High fluorine pargasites in ultrahigh temperature granulites from Tonagh Island in the Archean Napier Complex, East Antarctica

Tsunogae, T., Osanai, Y., Owada, M., Toyoshima, T., Hokada, T., and Crowe, W.A. (2003): Lithos, 70, 21-38.


Abstract

Pargasites (F/(F+Cl+OH) ratio (XF) of up to 0.48) from Tonagh Island in Enderby Land, East Antarctica, are closely associated with typical high-grade minerals such as orthopyroxene in quartzo-feldspathic, mafic, and ultramafic granulites, and is regarded as a stable mineral at the peak metamorphic conditions (>1100°C) calculated for the ultrahigh-temperature Archean Napier Complex. Although experimental investigations have suggested that the upper thermal stability limit of F-free pargasite is below 1050°C, thermodynamic calculations for the present pargasite + quartz assemblage indicate that the thermal stability limit of pargasite with XF=0.5 is about 150°C higher than that of the hydroxyl end member. Fluorine substitution in the pargasite therefore allowed the mineral to survive the ultrahigh-temperature metamorphism at Tonagh Island.

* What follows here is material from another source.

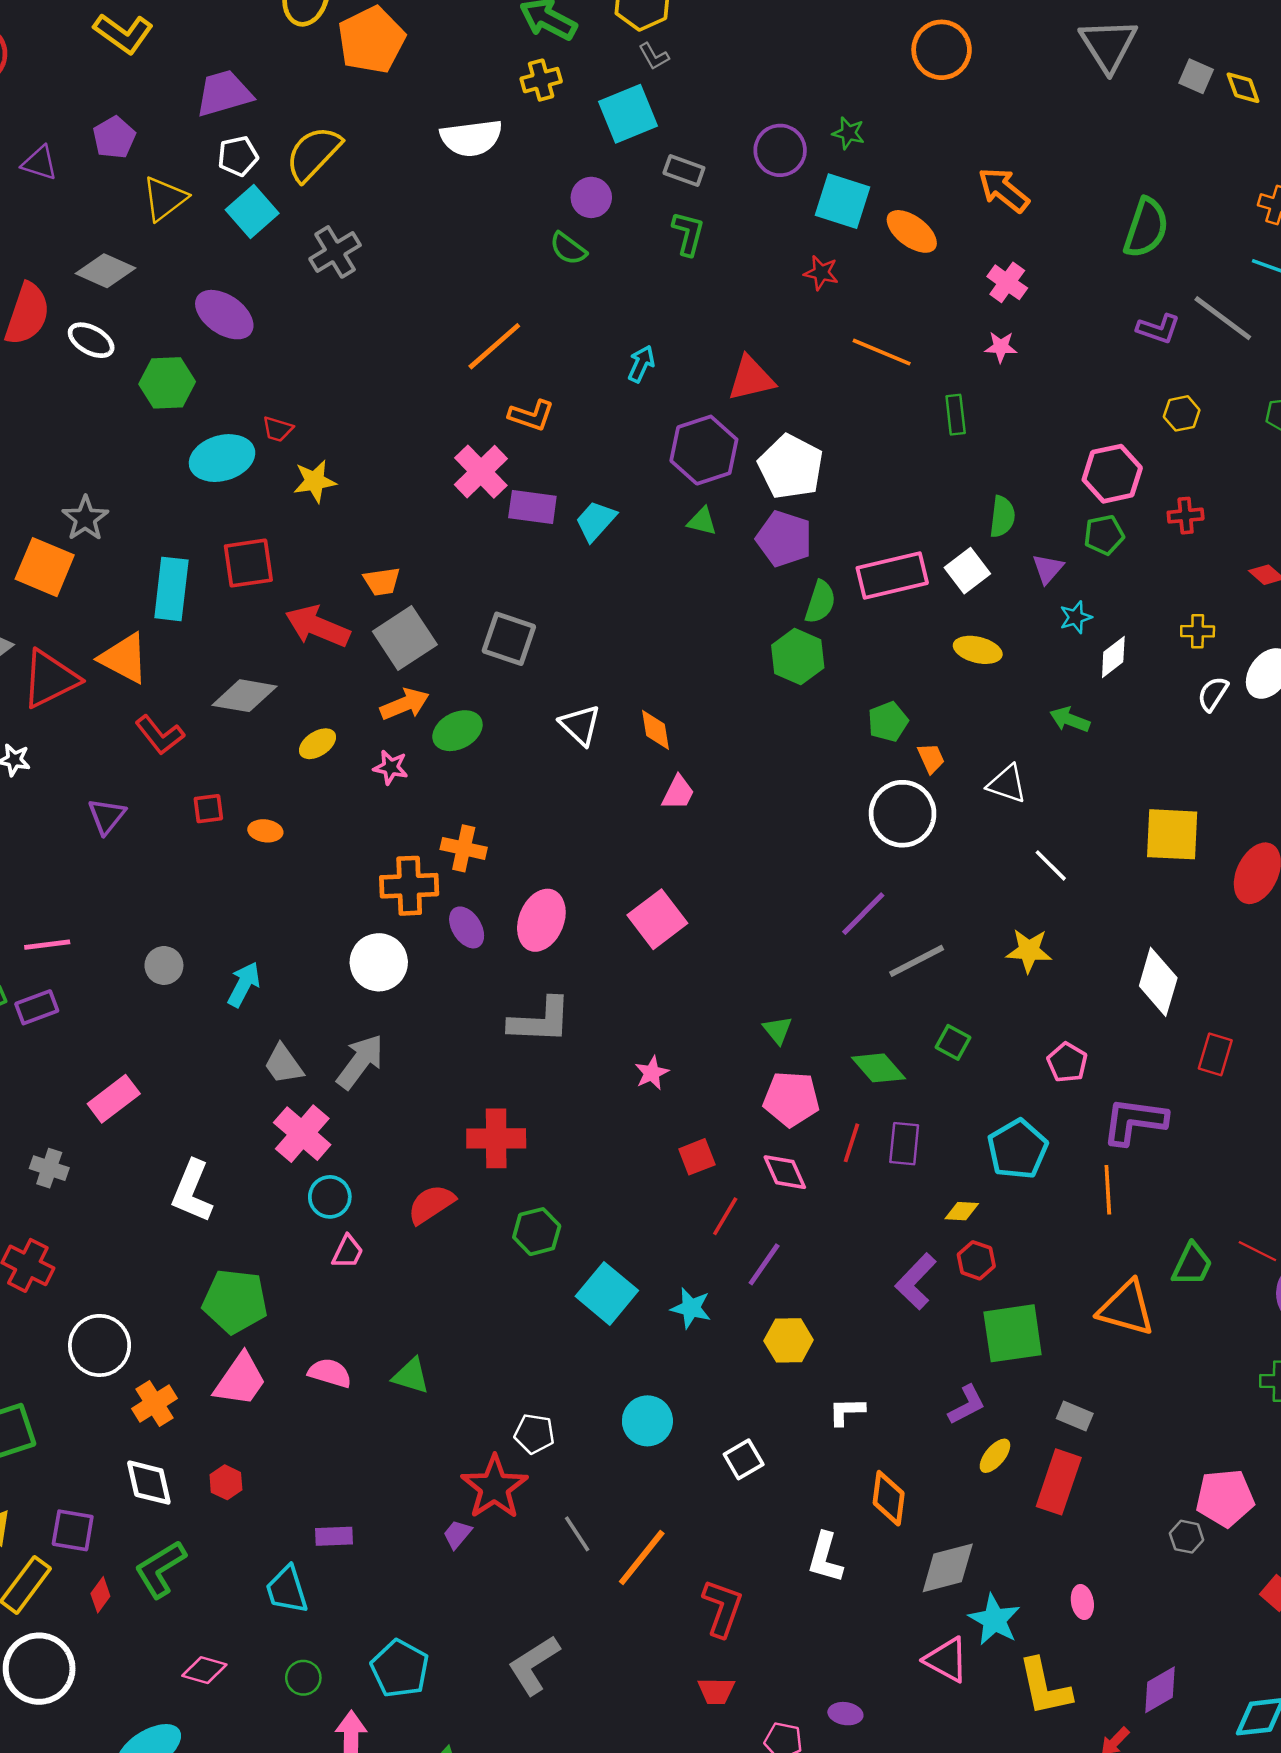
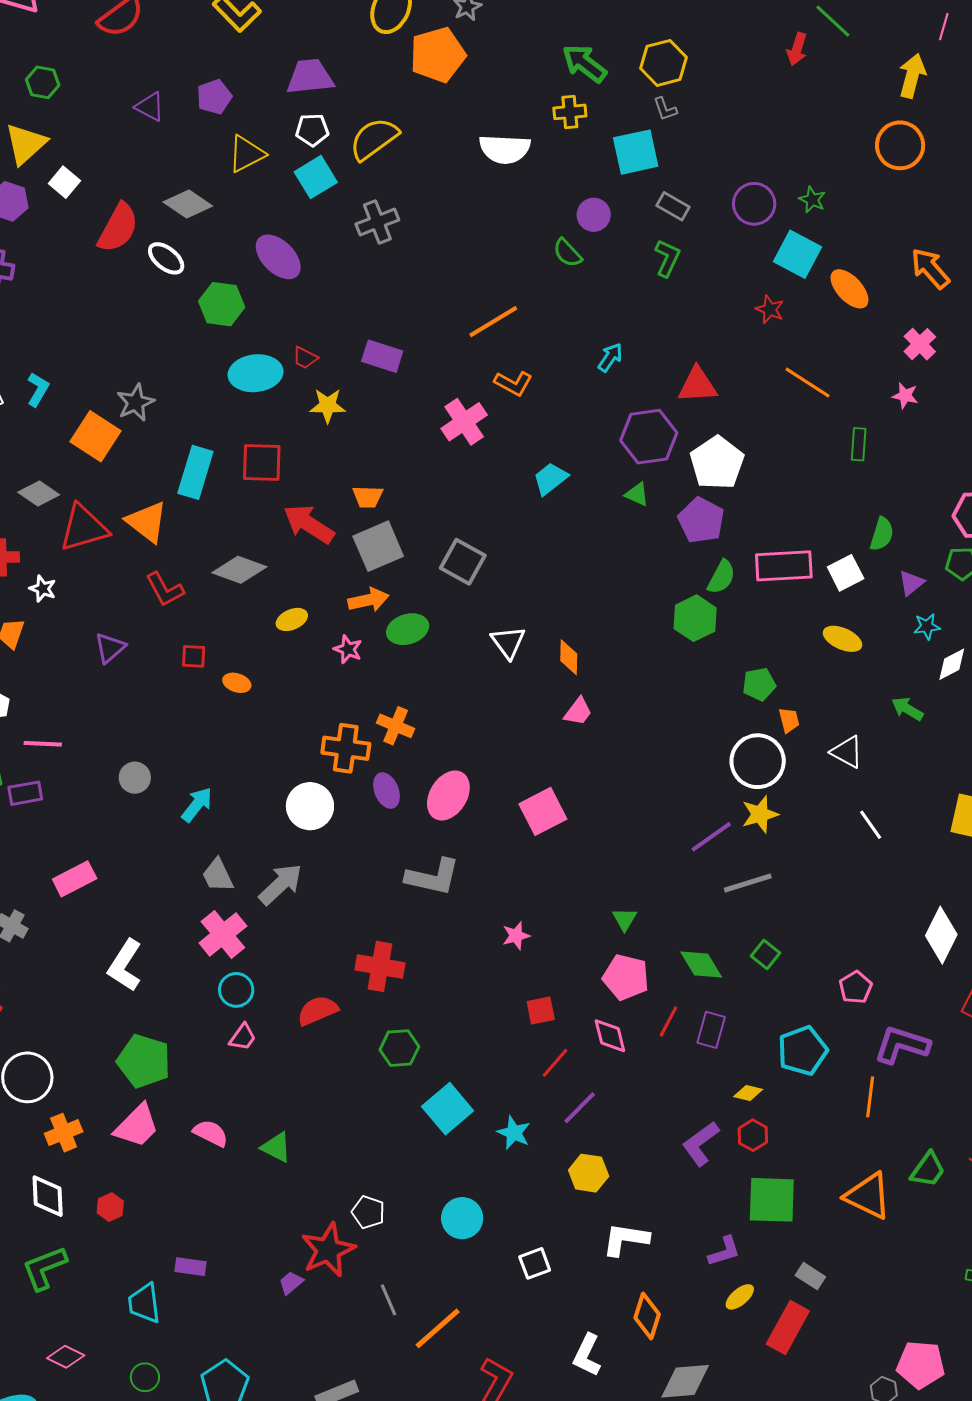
purple rectangle: (532, 507) -> (382, 356), moved
yellow star: (1029, 951) -> (760, 814), moved, turned -30
white L-shape: (847, 1411) -> (626, 1239), size x1.5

A positive correlation between the F content of pargasite and coexisting biotite indicates that the minerals approach chemical equilibrium in terms of F-OH distribution. Although the fluorine composition of pargasites (XF = 0.12-0.48) and bulk rock (300-2500 ppm) varies widely, the log(fH2O/fHF) values calculated for these rocks are relatively constant (3.2-3.7), which is consistent with infiltration of a F-bearing fluid during prograde metamorphism. The infiltration of such a fluid is also supported by the higher bulk F content of most of the analyzed samples compared to those of continental and oceanic basaltic rocks, that is, F had been added from an external source. A positive correlation between bulk MgO and F content suggests that F may have been selectively trapped in high-XMg pargasite in MgO-rich rocks.